Здесь сидели за маленьким столиком три врача в белых халатах, надетых поверх воинских шинелей, а перед ними стоял, поеживаясь и конфузливо переступая с ноги на ногу, совершенно голый человек.
Гриша догадался, что ему тоже следует раздеться. Когда он снял нательную рубашку, один из врачей — рыжий, веселый, в золотых очках — поглядел на него с одобрением и даже крякнул:
— Экий Ахиллес! Таких выслушивать — разве только для проформы.
Он, сопя, приставил к Гришиной груди черную трубку, припал к ней волосатым ухом, сказал «дышите, не дышите» и тут же объявил:
— Годен.
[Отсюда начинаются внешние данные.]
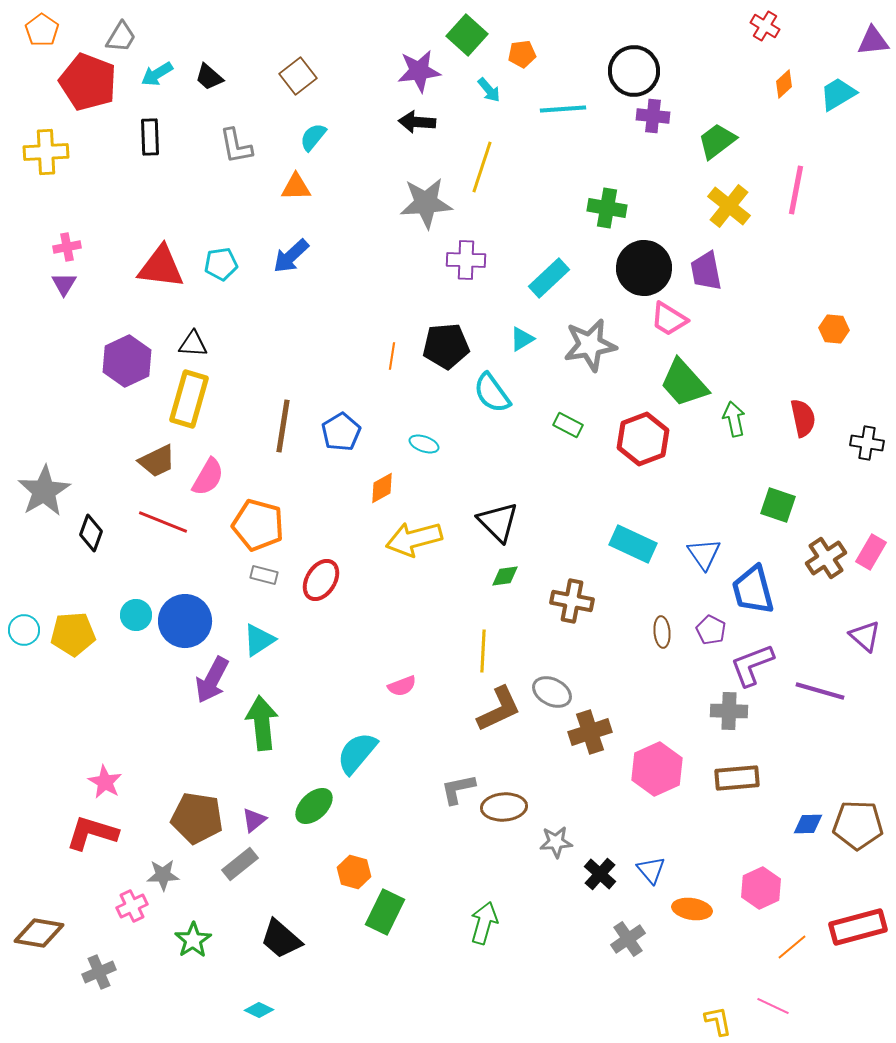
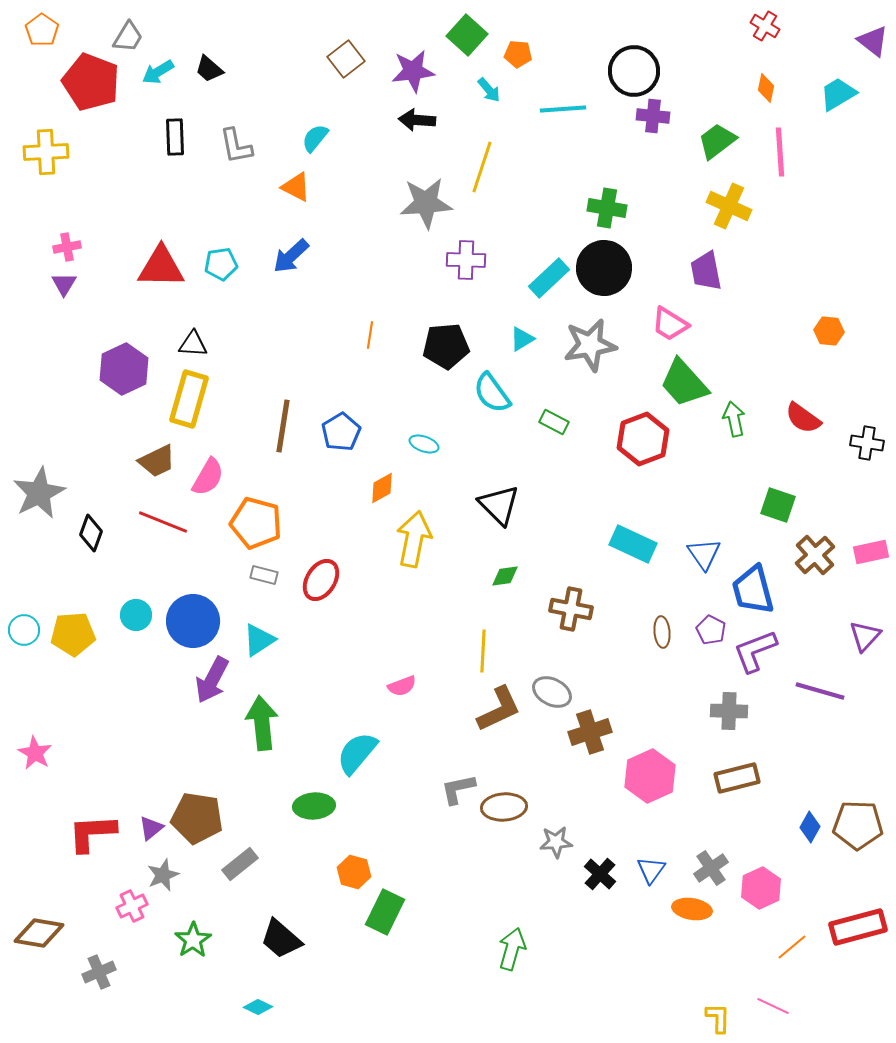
gray trapezoid at (121, 37): moved 7 px right
purple triangle at (873, 41): rotated 44 degrees clockwise
orange pentagon at (522, 54): moved 4 px left; rotated 12 degrees clockwise
purple star at (419, 71): moved 6 px left
cyan arrow at (157, 74): moved 1 px right, 2 px up
brown square at (298, 76): moved 48 px right, 17 px up
black trapezoid at (209, 77): moved 8 px up
red pentagon at (88, 82): moved 3 px right
orange diamond at (784, 84): moved 18 px left, 4 px down; rotated 36 degrees counterclockwise
black arrow at (417, 122): moved 2 px up
black rectangle at (150, 137): moved 25 px right
cyan semicircle at (313, 137): moved 2 px right, 1 px down
orange triangle at (296, 187): rotated 28 degrees clockwise
pink line at (796, 190): moved 16 px left, 38 px up; rotated 15 degrees counterclockwise
yellow cross at (729, 206): rotated 15 degrees counterclockwise
red triangle at (161, 267): rotated 6 degrees counterclockwise
black circle at (644, 268): moved 40 px left
pink trapezoid at (669, 319): moved 1 px right, 5 px down
orange hexagon at (834, 329): moved 5 px left, 2 px down
orange line at (392, 356): moved 22 px left, 21 px up
purple hexagon at (127, 361): moved 3 px left, 8 px down
red semicircle at (803, 418): rotated 138 degrees clockwise
green rectangle at (568, 425): moved 14 px left, 3 px up
gray star at (44, 491): moved 5 px left, 2 px down; rotated 4 degrees clockwise
black triangle at (498, 522): moved 1 px right, 17 px up
orange pentagon at (258, 525): moved 2 px left, 2 px up
yellow arrow at (414, 539): rotated 116 degrees clockwise
pink rectangle at (871, 552): rotated 48 degrees clockwise
brown cross at (826, 558): moved 11 px left, 3 px up; rotated 9 degrees counterclockwise
brown cross at (572, 601): moved 1 px left, 8 px down
blue circle at (185, 621): moved 8 px right
purple triangle at (865, 636): rotated 32 degrees clockwise
purple L-shape at (752, 665): moved 3 px right, 14 px up
pink hexagon at (657, 769): moved 7 px left, 7 px down
brown rectangle at (737, 778): rotated 9 degrees counterclockwise
pink star at (105, 782): moved 70 px left, 29 px up
green ellipse at (314, 806): rotated 39 degrees clockwise
purple triangle at (254, 820): moved 103 px left, 8 px down
blue diamond at (808, 824): moved 2 px right, 3 px down; rotated 60 degrees counterclockwise
red L-shape at (92, 833): rotated 20 degrees counterclockwise
blue triangle at (651, 870): rotated 16 degrees clockwise
gray star at (163, 875): rotated 20 degrees counterclockwise
green arrow at (484, 923): moved 28 px right, 26 px down
gray cross at (628, 939): moved 83 px right, 71 px up
cyan diamond at (259, 1010): moved 1 px left, 3 px up
yellow L-shape at (718, 1021): moved 3 px up; rotated 12 degrees clockwise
Угодно? — спросил он второго врача.
— Да нет, что же… — ответил тот нехотя, но все-таки подошел, выслушал Шумова — внимательнее, чем первый, и спросил: — Атлетикой занимаетесь, что ли?
Гриша хмуро ответил:
— Занимаюсь. Баржи разгружаю.
— Со зрением как у вас?
— Зрение в госпитале проверят! — сказал рыжий врач. — Их же всех передают на испытание в клинику Виллие, такой уж порядок для абитуриентов военных училищ.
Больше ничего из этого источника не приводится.